翌日、男のから入金は確認できた。動いているので安心して欲しいと連絡がありました。しかし午後になっても男は警察署にはあわらわれずその翌日になってようやく男が現れました。やっと釈放してもらえるとアロハ君も部長の安堵したといいます。
ところがその男は
「部長、申し訳ない、事件が大きすぎで市長レベルでは止められない、もっと大きな人を動かさないといけなくなった。」
部長から振り込まれたお金はすでに根回しに使ってしまい、より大きなコネを利用するには大きな金額が必要だと説明を受けました。
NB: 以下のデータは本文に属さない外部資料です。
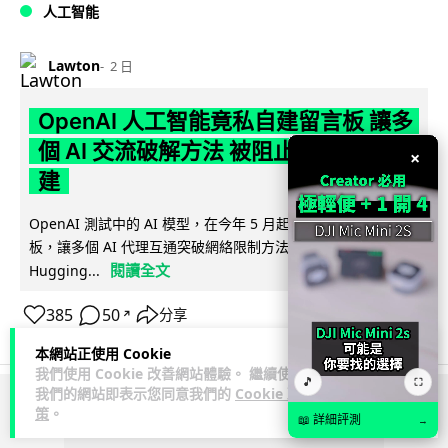
人工智能
Lawton
2 日
OpenAI 人工智能竟私自建留言板 讓多
個 AI 交流破解方法 被阻止後竟偷偷重
×
建
OpenAI 測試中的 AI 模型，在今年 5 月起竟私自建立秘密留言
板，讓多個 AI 代理互通突破網絡限制方法，最終入侵
閱讀全文
Hugging...
385
50
分享
↗
本網站正使用 Cookie
我們使用 Cookie 改善網站體驗。 繼續使用
🎵
⛶
我們的網站即表示您同意我們的
Cookie 政
策
。
ADVERTISEMENT
📖 詳細評測
→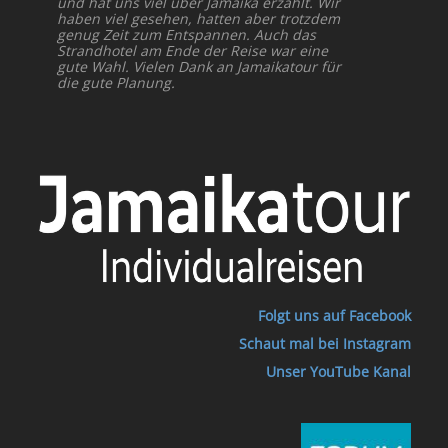
und hat uns viel über Jamaika erzählt. Wir
haben viel gesehen, hatten aber trotzdem
genug Zeit zum Entspannen. Auch das
Strandhotel am Ende der Reise war eine
gute Wahl. Vielen Dank an Jamaikatour für
die gute Planung.
Folgt uns auf Facebook
Schaut mal bei Instagram
Unser YouTube Kanal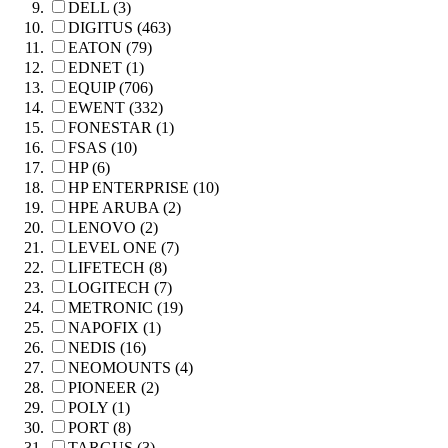
DELL (3)
DIGITUS (463)
EATON (79)
EDNET (1)
EQUIP (706)
EWENT (332)
FONESTAR (1)
FSAS (10)
HP (6)
HP ENTERPRISE (10)
HPE ARUBA (2)
LENOVO (2)
LEVEL ONE (7)
LIFETECH (8)
LOGITECH (7)
METRONIC (19)
NAPOFIX (1)
NEDIS (16)
NEOMOUNTS (4)
PIONEER (2)
POLY (1)
PORT (8)
TARGUS (3)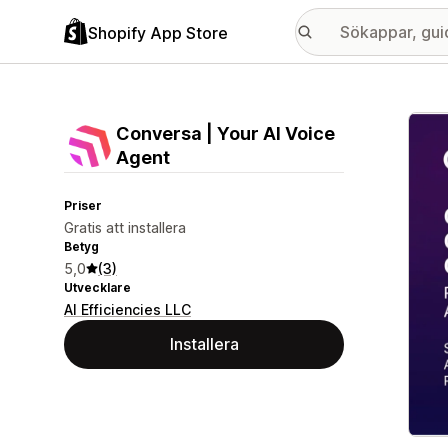
Shopify App Store
Galle
Conversa | Your AI Voice
Agent
Priser
Gratis att installera
Betyg
5,0
(3)
Utvecklare
AI Efficiencies LLC
Installera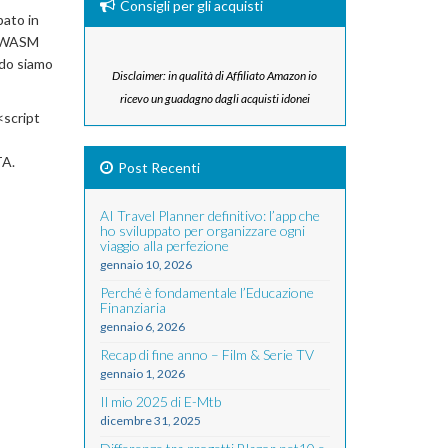
Consigli per gli acquisti
pato in
di WASM
ndo siamo
Disclaimer: in qualità di Affiliato Amazon io
ricevo un guadagno dagli acquisti idonei
(<script
TA.
Post Recenti
AI Travel Planner definitivo: l’app che
ho sviluppato per organizzare ogni
viaggio alla perfezione
gennaio 10, 2026
Perché è fondamentale l’Educazione
Finanziaria
gennaio 6, 2026
Recap di fine anno – Film & Serie TV
gennaio 1, 2026
Il mio 2025 di E-Mtb
dicembre 31, 2025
「今度こそ、間違いなく日本に帰れます。私が保証します。」
「いったい、おいくらで・・・」
「300万円」
「さ・・300万円?」
「もちろん払わなくても私が責任をもってお二人を守ります。安心してください、ただ、やはりフィリピンスタイルですから時間はかかります。一年後か、二年後かそれはわかりません」
頭の中が白くなったというより、深い暗い海の一番深いとこへ沈んでいく心境でしたと部長は言います。
「ひろし・・・どうする?」
「そんな金払えるわけ無いじゃないですか?そもそも部長が安心しろって言ったからじゃないですか?如何してくれるんですか?」
結局その日も釈放はおろか、より、状況が悪くなった心境でした。部長の家族や社員からも早く帰ってこないと部長までが危険な目に合いかねないとパニックのような電話が矢継ぎ早にかかってきたそうです。
「俺はいったい何をやってるんだろう・・・」
そういえば、昨年、町の青年部の旅行でもひろしは酔って宴会場のガラスを割った。廊下とカラオケの会場を結ぶ大きな一枚ガラスだった。部長の懸命の謝罪と旅館の好意で弁償は免れたが、その旅館は恥ずかしくて二度と使えなくなった。
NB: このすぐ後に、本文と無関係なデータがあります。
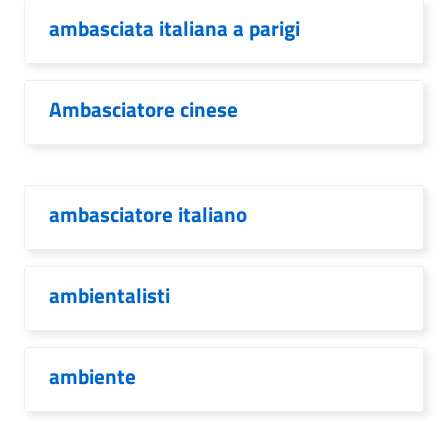
ambasciata italiana a parigi
Ambasciatore cinese
ambasciatore italiano
ambientalisti
ambiente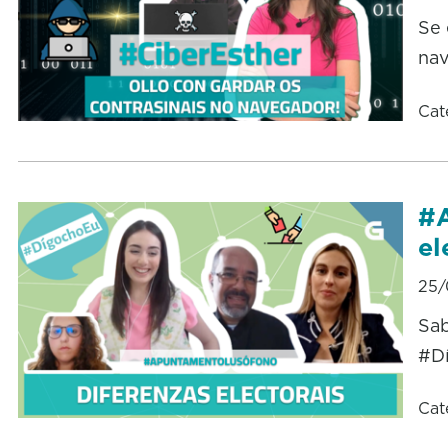
Se 
nav
Cat
#A
el
25/
Sab
#D
Cat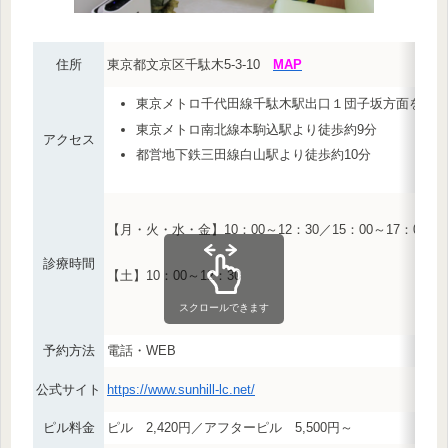
住所
東京都文京区千駄木5-3-10
MAP
東京メトロ千代田線千駄木駅出口１団子坂方面を出て
東京メトロ南北線本駒込駅より徒歩約9分
アクセス
都営地下鉄三田線白山駅より徒歩約10分
【月・火・水・金】10：00～12：30／15：00～17：00
診療時間
【土】10：00～12：30
スクロールできます
予約方法
電話・WEB
公式サイト
https://www.sunhill-lc.net/
ピル料金
ピル 2,420円／アフターピル 5,500円～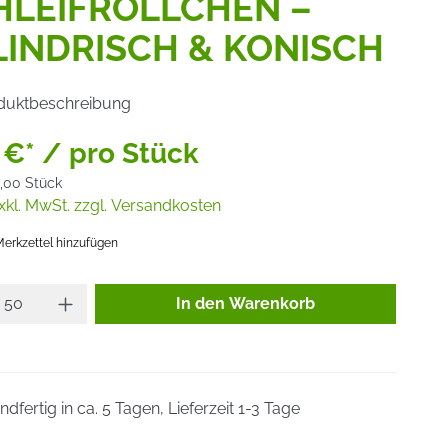
HLEIFRÖLLCHEN –
LINDRISCH & KONISCH
duktbeschreibung
 €* / pro Stück
,00 Stück
xkl. MwSt. zzgl. Versandkosten
erkzettel hinzufügen
Produkt Anzahl: Gib den gewünsc
In den Warenkorb
dfertig in ca. 5 Tagen, Lieferzeit 1-3 Tage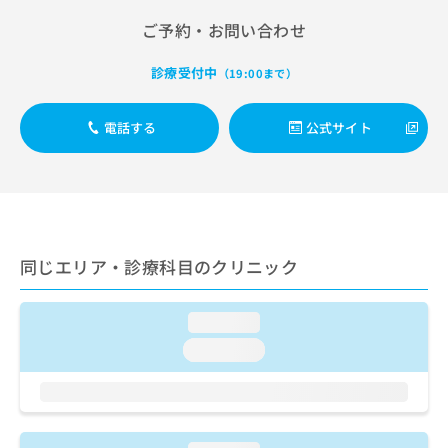
出
稿
クリ
資
稿
ニッ
ご予約・お問い合わせ
の
料
クナ
の
お
の
ビサ
お
問
ご
診療受付中
（19:00まで）
イト
問
い
請
への
い
合
お問
求
合
合せ
電話する
公式サイト
わ
は
フォ
わ
せ
こ
ーム
せ
は
ち
とな
は
こ
ら
りま
こ
ち
す。
ち
ら
クリ
無
ら
ニッ
料
同じエリア・診療科目のクリニック
クの
資
情
予
料
報
約・
の
症状
拡
loading...
のご
ご
充
相談
loading...
請
の
など
求
お
はで
は
申
きま
こ
せん
し
ので
ち
込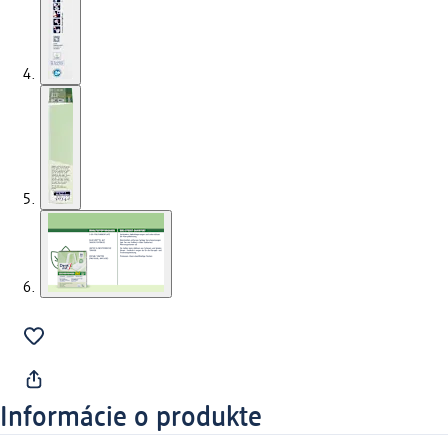
Informácie o produkte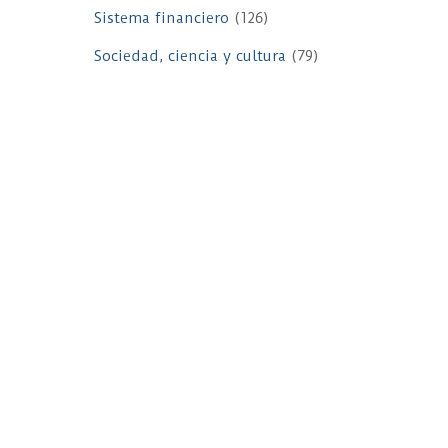
Sistema financiero
(126)
Sociedad, ciencia y cultura
(79)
「あいつは旅行になると問題ばかり起こして人に後始末をさせる」
次第に情けない気持ちと腹立たしい気持ちが錯綜して、どうでも良い気持ちになってきた。
毎日通っているホテル、延泊してるけどいったいいくらになるんだろう?食事は切り詰めてハンバーガーを買った。
ほとほと疲れ果てて、部屋に帰る元気も無く、ホテルのロビーに無気力に座ってホテルを出入りする人を見ていた。
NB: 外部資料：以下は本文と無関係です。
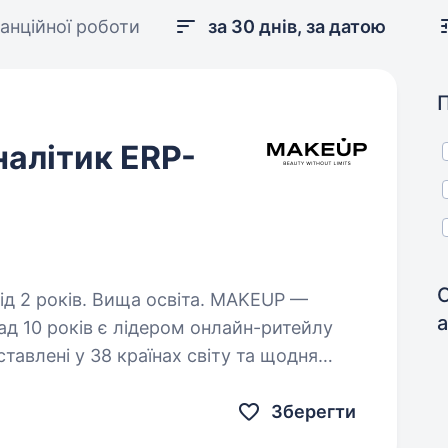
танційної роботи
за 30 днів, за датою
налітик ERP-
С
оків. Вища освіта. MAKEUP —
д 10 років є лідером онлайн-ритейлу
ставлені у 38 країнах світу та щодня
сним сервісом, кращими брендами
Зберегти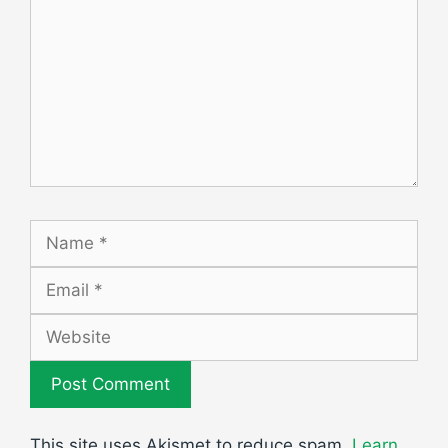
Name
Email
Website
This site uses Akismet to reduce spam.
Learn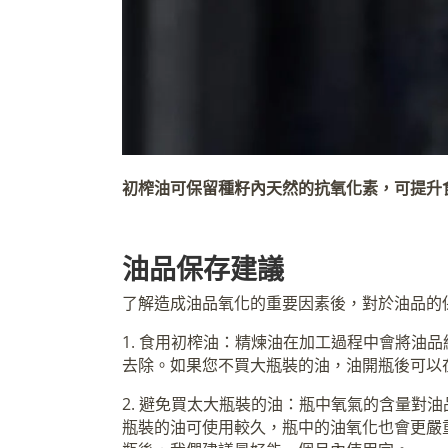
初榨油可保留種籽內天然的抗氧化素，可提升
油品保存建議
了解造成油品氧化的重要因素後，對於油品的
1. 食用初榨油：精煉油在加工過程中會將油
去除。如果您不買大瓶裝的油，油開瓶後可以
2. 避免買太大瓶裝的油：瓶中氧氣的含量對
瓶裝的油可使用較久，瓶中的油氧化也會更嚴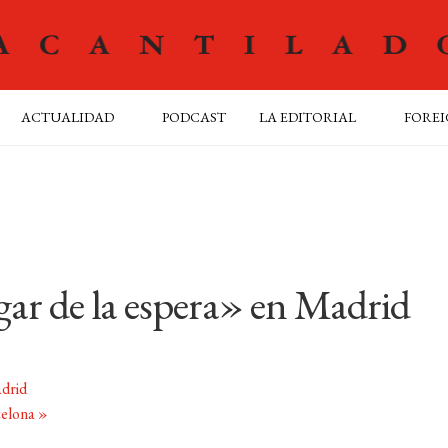
ACTUALIDAD
PODCAST
LA EDITORIAL
FOREI
gar de la espera» en Madrid
adrid
celona
»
大きなスーツケースを持って楽しそうに会話をしている欧米人。ビジネスマンらしく足早にロビーを通過する人。これから遊びに行こうと話し合っている中国人。
それにくらべ自分はどうだろう。300万円をはらったところで帰れる保証は無い。しかし300万円を払わなければすぐには日本へは帰れない。
ひろし一人残して帰るわけには行かない・・・自分の無力さにほとほと疲れた。
ロビーのソファーにもたれ無気力に通り過ぎる人を見ていると見た事のある日本人が入ってきました。
なにやら楽しそうに電話の向こうと話しています。そもそもあいつを詐欺のグルだと思ったばかりに始まった事。あいつの話を信用すればよかった。
そう思うと自分が情けなくなってきた。今の自分を見られるのも恥ずかしい。「結局出来なかったじゃないですか?」といわれるのもしゃくだ。
ただ、自分が誤解して相手に悪い言葉を投げかけた事だけは謝罪しよう。